Harlan immediately took a step back. He avoided her hand completely. His eyes were dark, flat, and completely devoid of any warmth.

"Good morning," he said. His voice was entirely monotone.

The coldness of his tone hit her like a physical blow. There was no affection. There was no lingering intimacy. There was only a profound, physical discomfort.

He walked past her, keeping a wide berth, and went straight into the walk-in closet. He pulled out a dark navy suit and began dressing with rapid, mechanical efficiency.

Jessenia followed him to the doorway of the closet. Her hands balled into fists.

"You're going to the office?" Jessenia asked, trying to keep her voice steady. "The doctor said you need a week of rest."

"The Schwartz Group needs its CEO," Harlan said, buttoning his crisp white shirt. He didn't look at her in the mirror. "I've already told Arthur to have the car ready."

He grabbed his watch from the velvet display case and strapped it onto his wrist. He walked toward the bedroom door. He didn't offer a kiss. He didn't even look back.

"Harlan," Jessenia called out. Her voice cracked slightly. "Do you regret last night?"

Harlan stopped with his hand on the brass doorknob. He stood still for a second.

"We are engaged," Harlan said coldly to the wooden door. "It was bound to happen eventually."

He turned the knob and walked out, shutting the door firmly behind him.

Jessenia stood alone in the massive bedroom. The words echoed in her head. Bound to happen. It was a duty. A mechanical obligation. He had slept with her, and it had only made his subconscious hate her more.
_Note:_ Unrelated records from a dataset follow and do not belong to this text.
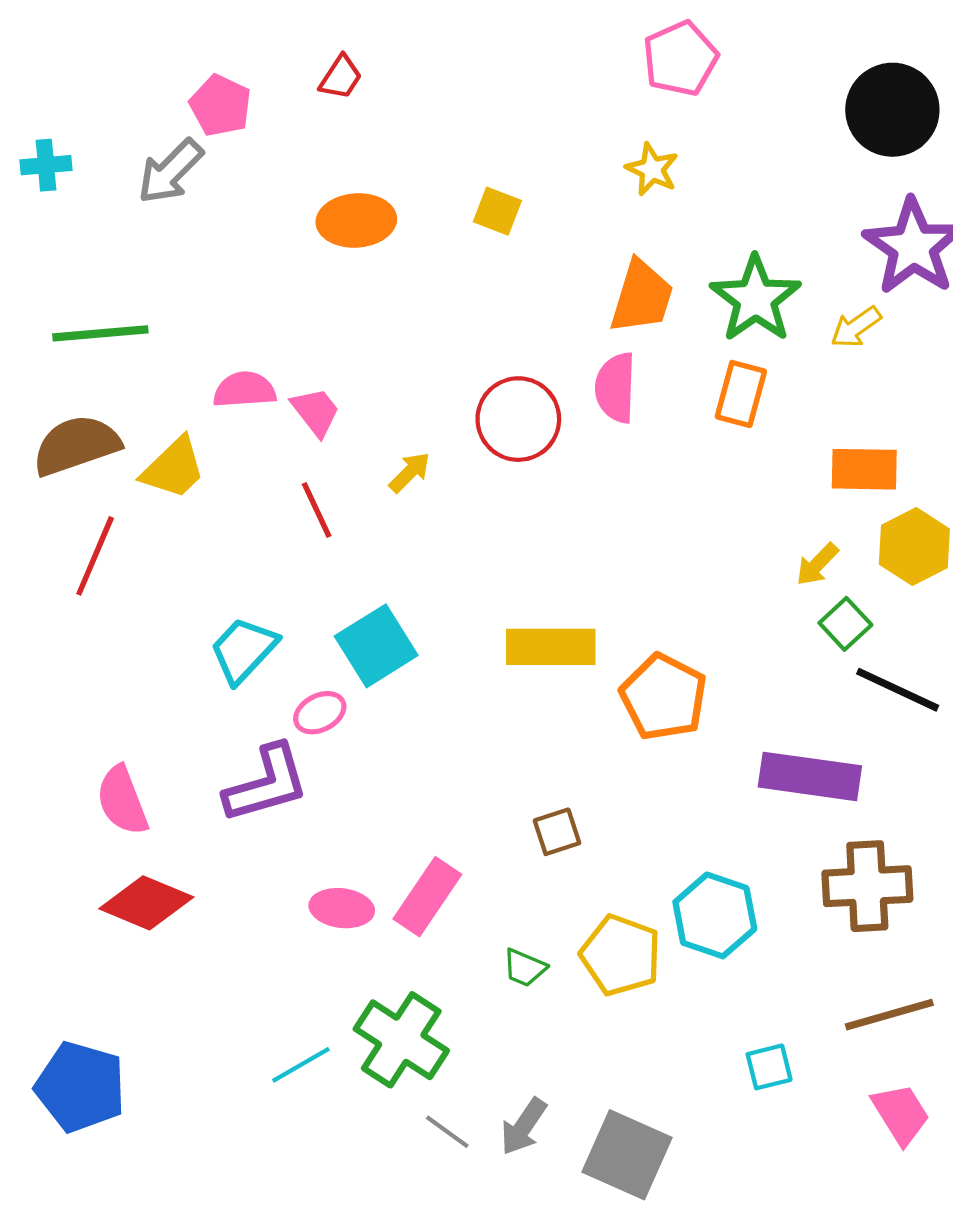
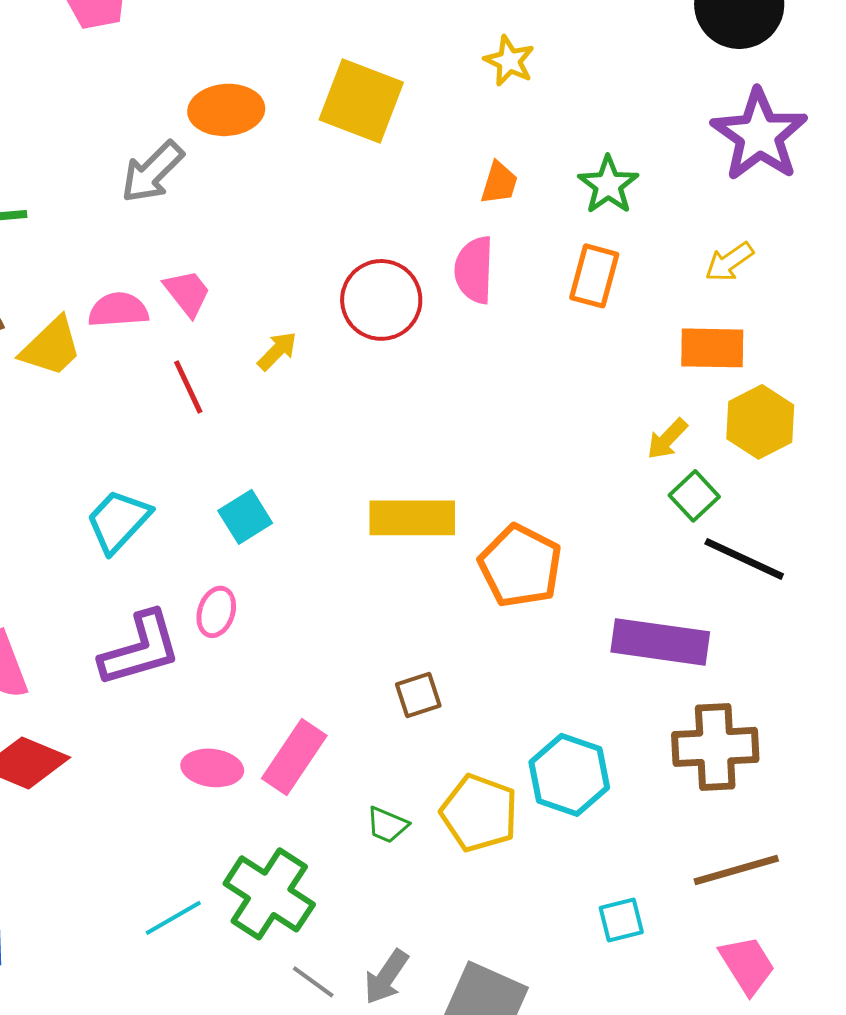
gray arrow: (170, 171) -> (152, 172), moved
yellow square: (497, 211) -> (361, 101), size x1.8
orange trapezoid: (642, 297) -> (499, 183), size x0.6
green star: (756, 299) -> (608, 185), size x0.7
yellow arrow: (856, 327) -> (729, 262), moved
pink semicircle: (245, 390) -> (118, 310), moved
cyan square: (376, 646) -> (245, 517), size x0.7
pink ellipse: (320, 713) -> (216, 612), moved, turned -45

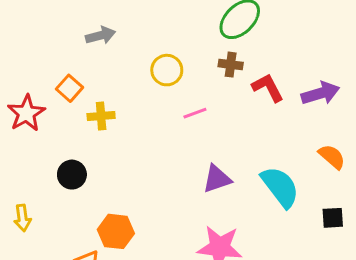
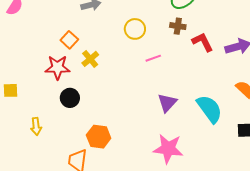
red star: (26, 113) -> (58, 67), moved, turned 30
yellow cross: (101, 116) -> (90, 59), turned -36
purple triangle: (217, 179) -> (167, 103), turned -30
A soft knock came from the open hallway door.

Kaylee stepped into the doorway. She was holding a silver tray with a cup of coffee and a croissant. She looked at the violently rumpled bedsheets, and a flash of pure, venomous jealousy crossed her eyes.
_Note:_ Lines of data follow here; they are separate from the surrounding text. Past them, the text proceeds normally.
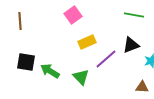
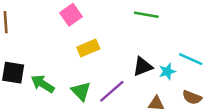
black triangle: (131, 45) -> (143, 67), moved
purple line: (106, 59) -> (112, 91), moved

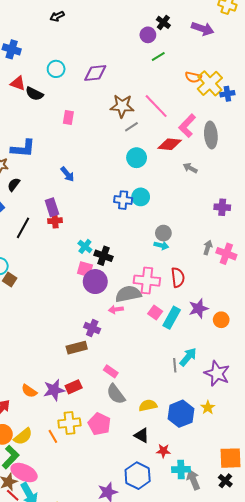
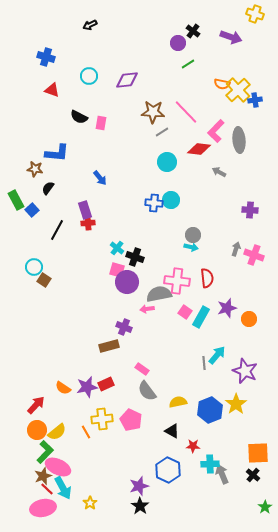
black semicircle: (34, 94) -> (79, 117), moved
yellow star: (208, 407) -> (236, 404), size x1.5

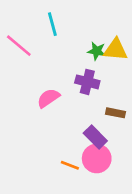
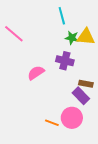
cyan line: (52, 24) -> (62, 16), moved
purple rectangle: (95, 137) -> (81, 96), moved

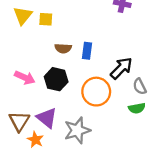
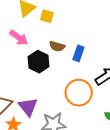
pink arrow: (25, 78) -> (19, 38), moved
black hexagon: (56, 79) -> (38, 62), moved

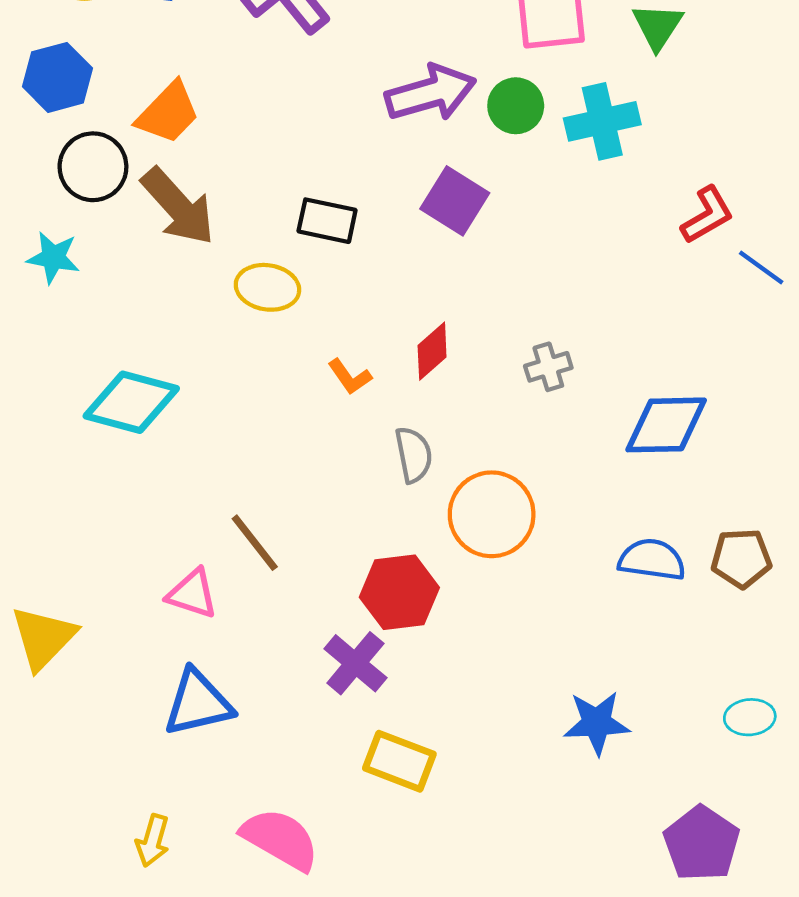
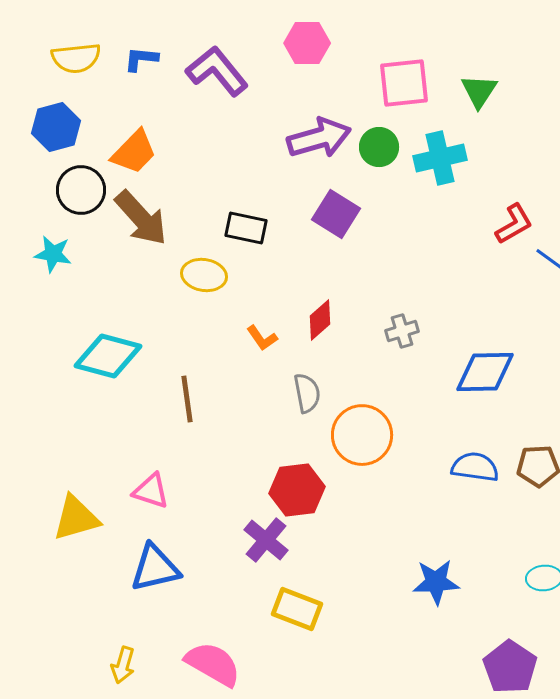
brown line: (255, 543) -> (187, 399), moved, turned 30
yellow triangle: (43, 638) -> (76, 518), moved, turned 30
But she blinked it away instantly.

"Morning," Kaylee said, her voice sickeningly sweet. "Cole asked me to bring you breakfast. He said he was leaving early. He looked really... upset."
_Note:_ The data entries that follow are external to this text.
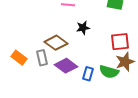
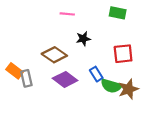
gray rectangle: (42, 58) -> (26, 78), moved
brown star: (125, 62) -> (128, 89), moved
blue rectangle: (88, 74) -> (96, 74), moved, turned -48

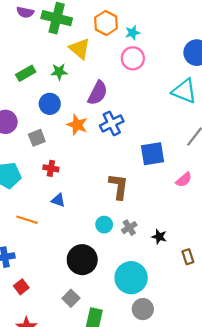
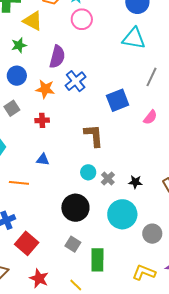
red cross: (51, 168) -> (42, 120), moved
gray cross: (129, 228) -> (108, 178), moved
black star: (159, 237) -> (135, 182), moved
red square: (21, 287) -> (27, 243), size x1.6
gray circle: (143, 309) -> (152, 234), moved

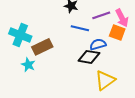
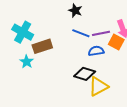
purple line: (101, 15) -> (101, 33), moved
black diamond: (89, 57) -> (85, 74), moved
She emphasized the word upset. It was a deliberate twist of the knife.

Jessenia's eyes narrowed. A blatant lie. Harlan would never ask this girl to serve her, especially not after the cold, mechanical way he had just left the room. This was a pathetic power play, an attempt to insert herself into the intimate space of their morning.

Jessenia's blood ignited. She walked across the room, her bare feet stomping on the carpet. She reached Kaylee, grabbed the silver tray out of her hands, and slammed it down onto the nearest table. Coffee splashed over the rim of the cup.

Jessenia stepped into Kaylee's personal space.

"Listen to me very carefully," Jessenia hissed, her voice dropping to a lethal whisper. "Keep your pathetic little island tricks to yourself. This is New York. I am the mother of his child. You are nothing but a stray dog he brought home out of pity."

Kaylee didn't shrink back this time. She looked Jessenia dead in the eye. The innocent mask slipped completely, revealing a cold, calculating smirk.

"We'll see about that," Kaylee whispered back.